▶ [Exercise details] The line that contains "Eindhoven (418, 1066)" and all lines following it to the end of the data below: set these down exactly, and nothing besides.

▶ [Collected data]
===============
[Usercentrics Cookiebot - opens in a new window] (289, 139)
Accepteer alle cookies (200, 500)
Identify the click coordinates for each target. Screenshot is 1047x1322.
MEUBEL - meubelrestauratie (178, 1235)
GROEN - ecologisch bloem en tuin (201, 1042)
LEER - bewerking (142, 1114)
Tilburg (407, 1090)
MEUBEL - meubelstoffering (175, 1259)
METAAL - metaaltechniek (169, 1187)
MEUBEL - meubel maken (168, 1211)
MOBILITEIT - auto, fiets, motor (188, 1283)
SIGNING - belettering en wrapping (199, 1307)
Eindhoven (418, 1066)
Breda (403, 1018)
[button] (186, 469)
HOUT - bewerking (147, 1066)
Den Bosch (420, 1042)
===============
▶ [Answer to the problem]
Eindhoven (418, 1066)
Breda (403, 1018)
[button] (186, 469)
HOUT - bewerking (147, 1066)
Den Bosch (420, 1042)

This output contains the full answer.